You'll see a form with four sections. Fill them in:
Scope (Section 1)
- Name: Give the budget a clear name — for example,
EduTrack Monthly Limit - Time range: Monthly
Click "Next".
Amount (Section 2)
- Budget type: "Specified amount"
- Amount: Enter
500(this is ₹500 — set in the currency of your billing account, which should be INR if you're in India)
Click "Next".
Actions (Section 3)
This is where you set the alert thresholds. By default, Google adds alerts at 50%, 90%, and 100% of your budget. Keep all three.
Make sure "Email alerts to billing admins and users" is toggled on. This means the Gmail address linked to your billing account will receive emails when thresholds are crossed.
Click "Next".
Review (Section 4)
Review the settings. Click "Finish".
Confirm the budget appears
You'll be returned to the Budgets & alerts list. Your new budget should appear with its name, amount (₹500), and status (Active).
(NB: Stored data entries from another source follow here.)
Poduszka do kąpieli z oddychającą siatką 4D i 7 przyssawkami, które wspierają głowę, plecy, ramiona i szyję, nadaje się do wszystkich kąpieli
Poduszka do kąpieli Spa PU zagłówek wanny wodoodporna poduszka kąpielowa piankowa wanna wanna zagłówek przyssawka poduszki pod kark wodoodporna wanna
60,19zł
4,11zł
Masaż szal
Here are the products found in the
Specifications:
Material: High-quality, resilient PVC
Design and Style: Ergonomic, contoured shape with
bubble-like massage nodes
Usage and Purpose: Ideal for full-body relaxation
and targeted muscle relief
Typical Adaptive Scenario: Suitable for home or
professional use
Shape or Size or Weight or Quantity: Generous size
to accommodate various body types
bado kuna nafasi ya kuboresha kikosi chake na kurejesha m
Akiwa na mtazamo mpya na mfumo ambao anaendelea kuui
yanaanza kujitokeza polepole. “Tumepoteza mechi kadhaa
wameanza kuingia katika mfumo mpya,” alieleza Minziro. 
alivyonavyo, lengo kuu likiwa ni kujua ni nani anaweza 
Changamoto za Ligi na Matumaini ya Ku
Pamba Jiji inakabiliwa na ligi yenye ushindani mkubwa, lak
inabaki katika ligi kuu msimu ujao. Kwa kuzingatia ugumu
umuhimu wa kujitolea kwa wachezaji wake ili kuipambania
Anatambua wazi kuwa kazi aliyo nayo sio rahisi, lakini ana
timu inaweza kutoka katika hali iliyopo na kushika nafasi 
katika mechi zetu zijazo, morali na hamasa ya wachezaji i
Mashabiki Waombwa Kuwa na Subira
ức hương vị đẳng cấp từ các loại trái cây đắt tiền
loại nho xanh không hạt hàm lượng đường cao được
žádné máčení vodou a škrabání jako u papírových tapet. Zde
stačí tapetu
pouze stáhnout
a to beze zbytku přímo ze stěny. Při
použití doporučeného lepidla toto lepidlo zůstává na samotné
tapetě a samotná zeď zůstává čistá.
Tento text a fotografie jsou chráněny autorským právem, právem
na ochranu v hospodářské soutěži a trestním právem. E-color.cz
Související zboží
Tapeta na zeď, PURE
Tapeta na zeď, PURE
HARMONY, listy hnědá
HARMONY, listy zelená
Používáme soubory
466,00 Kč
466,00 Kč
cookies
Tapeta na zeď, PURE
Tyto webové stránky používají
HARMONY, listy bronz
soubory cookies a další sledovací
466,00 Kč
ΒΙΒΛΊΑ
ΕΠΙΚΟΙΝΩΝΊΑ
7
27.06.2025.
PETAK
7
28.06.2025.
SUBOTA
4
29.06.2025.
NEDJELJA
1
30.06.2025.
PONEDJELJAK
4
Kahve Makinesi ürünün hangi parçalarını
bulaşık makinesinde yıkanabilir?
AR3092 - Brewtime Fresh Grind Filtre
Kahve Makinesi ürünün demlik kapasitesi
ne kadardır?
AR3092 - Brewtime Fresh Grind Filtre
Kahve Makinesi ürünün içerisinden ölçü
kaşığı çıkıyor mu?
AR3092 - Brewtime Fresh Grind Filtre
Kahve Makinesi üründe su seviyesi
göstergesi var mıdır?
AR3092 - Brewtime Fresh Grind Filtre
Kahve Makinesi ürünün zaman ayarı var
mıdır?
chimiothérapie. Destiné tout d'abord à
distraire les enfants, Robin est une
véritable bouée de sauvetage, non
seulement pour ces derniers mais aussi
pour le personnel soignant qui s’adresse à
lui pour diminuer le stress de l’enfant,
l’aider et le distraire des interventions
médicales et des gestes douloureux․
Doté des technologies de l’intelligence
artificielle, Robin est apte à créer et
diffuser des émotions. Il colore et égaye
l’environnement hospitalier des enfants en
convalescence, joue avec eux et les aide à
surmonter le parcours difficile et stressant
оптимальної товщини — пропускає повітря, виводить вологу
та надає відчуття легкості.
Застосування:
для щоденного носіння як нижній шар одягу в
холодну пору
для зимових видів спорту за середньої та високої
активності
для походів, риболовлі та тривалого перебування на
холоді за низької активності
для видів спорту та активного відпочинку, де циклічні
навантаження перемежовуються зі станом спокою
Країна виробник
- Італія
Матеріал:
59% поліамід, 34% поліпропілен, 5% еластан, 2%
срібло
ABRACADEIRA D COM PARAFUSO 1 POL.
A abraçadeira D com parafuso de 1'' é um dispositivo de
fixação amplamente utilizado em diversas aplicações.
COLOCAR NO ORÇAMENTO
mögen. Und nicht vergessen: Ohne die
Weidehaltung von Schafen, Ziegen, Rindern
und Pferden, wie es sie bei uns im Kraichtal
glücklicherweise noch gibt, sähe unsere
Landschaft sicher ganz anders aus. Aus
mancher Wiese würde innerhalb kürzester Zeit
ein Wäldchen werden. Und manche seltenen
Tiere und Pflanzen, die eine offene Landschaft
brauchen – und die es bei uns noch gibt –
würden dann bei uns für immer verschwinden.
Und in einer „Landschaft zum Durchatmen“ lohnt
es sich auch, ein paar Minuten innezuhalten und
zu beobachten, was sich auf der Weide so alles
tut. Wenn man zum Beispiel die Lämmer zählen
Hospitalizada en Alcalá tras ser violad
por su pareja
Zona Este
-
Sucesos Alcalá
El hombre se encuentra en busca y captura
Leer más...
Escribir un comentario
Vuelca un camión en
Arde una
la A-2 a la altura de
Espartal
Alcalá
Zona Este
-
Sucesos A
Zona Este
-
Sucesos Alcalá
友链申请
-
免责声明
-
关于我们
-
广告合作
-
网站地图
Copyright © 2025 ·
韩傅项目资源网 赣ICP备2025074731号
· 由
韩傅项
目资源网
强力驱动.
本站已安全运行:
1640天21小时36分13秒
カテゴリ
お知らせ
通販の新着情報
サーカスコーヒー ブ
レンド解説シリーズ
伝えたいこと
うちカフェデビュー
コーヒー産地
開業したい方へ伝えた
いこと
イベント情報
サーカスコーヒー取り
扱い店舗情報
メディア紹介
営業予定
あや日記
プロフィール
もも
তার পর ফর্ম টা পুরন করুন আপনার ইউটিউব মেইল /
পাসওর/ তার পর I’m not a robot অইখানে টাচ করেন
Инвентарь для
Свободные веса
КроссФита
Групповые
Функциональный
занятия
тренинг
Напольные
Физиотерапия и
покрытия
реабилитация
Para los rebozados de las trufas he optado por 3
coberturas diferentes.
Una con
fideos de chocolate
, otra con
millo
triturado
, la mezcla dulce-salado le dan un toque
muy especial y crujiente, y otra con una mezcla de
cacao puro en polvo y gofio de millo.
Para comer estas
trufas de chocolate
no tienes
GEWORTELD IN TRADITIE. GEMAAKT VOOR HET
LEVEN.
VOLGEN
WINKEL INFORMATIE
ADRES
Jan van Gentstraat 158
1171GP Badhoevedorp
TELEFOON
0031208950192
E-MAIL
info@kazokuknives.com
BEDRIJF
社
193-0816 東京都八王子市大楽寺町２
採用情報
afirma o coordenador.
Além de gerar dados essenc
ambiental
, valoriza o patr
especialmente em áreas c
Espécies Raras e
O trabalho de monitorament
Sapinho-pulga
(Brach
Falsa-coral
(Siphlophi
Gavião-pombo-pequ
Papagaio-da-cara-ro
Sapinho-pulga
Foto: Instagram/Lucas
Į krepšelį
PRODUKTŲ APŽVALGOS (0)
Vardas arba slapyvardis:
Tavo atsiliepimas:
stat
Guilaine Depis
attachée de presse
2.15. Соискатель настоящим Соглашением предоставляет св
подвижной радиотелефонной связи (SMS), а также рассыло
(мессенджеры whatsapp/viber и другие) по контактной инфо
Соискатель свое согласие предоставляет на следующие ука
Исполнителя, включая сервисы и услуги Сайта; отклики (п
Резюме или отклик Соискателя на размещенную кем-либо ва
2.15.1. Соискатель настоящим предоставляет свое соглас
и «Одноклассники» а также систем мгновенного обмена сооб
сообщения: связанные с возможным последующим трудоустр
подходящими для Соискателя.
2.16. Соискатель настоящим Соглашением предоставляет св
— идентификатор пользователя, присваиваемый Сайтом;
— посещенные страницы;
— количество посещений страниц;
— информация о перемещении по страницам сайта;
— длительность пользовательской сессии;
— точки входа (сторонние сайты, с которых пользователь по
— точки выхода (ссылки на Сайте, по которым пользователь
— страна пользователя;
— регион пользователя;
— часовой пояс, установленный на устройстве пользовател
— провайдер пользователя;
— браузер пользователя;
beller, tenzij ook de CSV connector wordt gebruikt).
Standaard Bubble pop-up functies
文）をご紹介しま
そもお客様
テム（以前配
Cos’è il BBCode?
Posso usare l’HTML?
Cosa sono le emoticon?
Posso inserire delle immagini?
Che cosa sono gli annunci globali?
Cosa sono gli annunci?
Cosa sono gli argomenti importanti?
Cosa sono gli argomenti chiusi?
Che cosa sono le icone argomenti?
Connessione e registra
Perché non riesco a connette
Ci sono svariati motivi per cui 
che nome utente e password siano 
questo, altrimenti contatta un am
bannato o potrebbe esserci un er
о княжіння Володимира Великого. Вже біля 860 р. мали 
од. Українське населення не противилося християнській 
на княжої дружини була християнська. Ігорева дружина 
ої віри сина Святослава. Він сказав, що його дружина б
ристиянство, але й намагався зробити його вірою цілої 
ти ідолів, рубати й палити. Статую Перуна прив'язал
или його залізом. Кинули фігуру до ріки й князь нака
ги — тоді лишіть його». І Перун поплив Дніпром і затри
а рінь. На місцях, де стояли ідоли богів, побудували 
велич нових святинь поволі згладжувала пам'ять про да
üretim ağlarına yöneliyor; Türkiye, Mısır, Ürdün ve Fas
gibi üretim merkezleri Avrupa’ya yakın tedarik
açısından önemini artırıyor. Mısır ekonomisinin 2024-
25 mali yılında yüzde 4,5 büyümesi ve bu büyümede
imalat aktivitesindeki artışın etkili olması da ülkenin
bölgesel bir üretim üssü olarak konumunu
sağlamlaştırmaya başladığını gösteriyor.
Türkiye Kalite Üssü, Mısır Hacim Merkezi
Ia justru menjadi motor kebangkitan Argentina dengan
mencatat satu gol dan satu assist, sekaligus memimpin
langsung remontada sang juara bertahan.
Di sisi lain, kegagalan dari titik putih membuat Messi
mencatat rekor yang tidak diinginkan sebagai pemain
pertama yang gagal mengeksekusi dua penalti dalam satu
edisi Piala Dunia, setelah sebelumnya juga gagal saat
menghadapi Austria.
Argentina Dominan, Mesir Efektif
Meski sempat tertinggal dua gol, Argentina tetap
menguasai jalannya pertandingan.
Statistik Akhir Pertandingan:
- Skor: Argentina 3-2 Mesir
Understanding the Google Cloud Console layout
Before you move on, spend a moment getting oriented. You'll be navigating this console throughout the program.
Top navigation bar:
- Project selector (left, next to the Google Cloud logo): switch between projects
- Search bar (center): the fastest way to find any service — just type "Maps API" or "OAuth" and click the result
- Notifications (bell icon, right): alerts about project changes, API enablement, billing
- Your account (top right): switch accounts, manage account settings
Left sidebar: This is the full list of Google Cloud services. It's intimidating at first — Google Cloud has hundreds of services. You'll only ever use a handful. The ones we use:
- APIs & Services → Credentials (for OAuth and API keys)
- APIs & Services → Library (to enable APIs)
- APIs & Services → Dashboard (to see which APIs are active)
- Billing (for costs and alerts)
Home / Dashboard area (center): Shows your project's overall usage — API requests, error rates, active APIs. This is mostly informational. You don't need to take action here unless something looks wrong.
Tip: The search bar at the top is faster than navigating the sidebar. If you need to reach the Maps JavaScript API page, just type "Maps JavaScript" in the search bar and click the first result. Use this habit throughout this module.
What you now have
After completing this page, you have:
- A Google Cloud project with a clear, recognizable name
- A billing account linked (required to use most APIs)
- A budget alert that will email you if spending approaches ₹500
Move on to the OAuth Credentials page to create the Client ID and Secret your app needs for "Sign in with Google".
Other Pages You May Encounter
These pages exist in every Google Cloud project. You will not configure them during the workshop, but knowing what they are saves confusion when you stumble across them.
IAM (Identity and Access Management)
IAM controls who has access to your project and what they can do. For solo projects, only your own Gmail account appears here. When you collaborate with Subhash on EduTrack, his email is added with a specific role (e.g. "Editor" or "Owner").
Cloud Storage
Cloud Storage is Google's S3-equivalent. We don't use it in this workshop — Supabase Storage handles file uploads — but if a future project requires Google's specific storage features (e.g. integration with Google's video transcoding), this is where buckets live.
Quotas
Quotas page — the cap on requests per second, per day, etc. for each enabled API. Helpful when investigating why an API call is being rate-limited or rejected.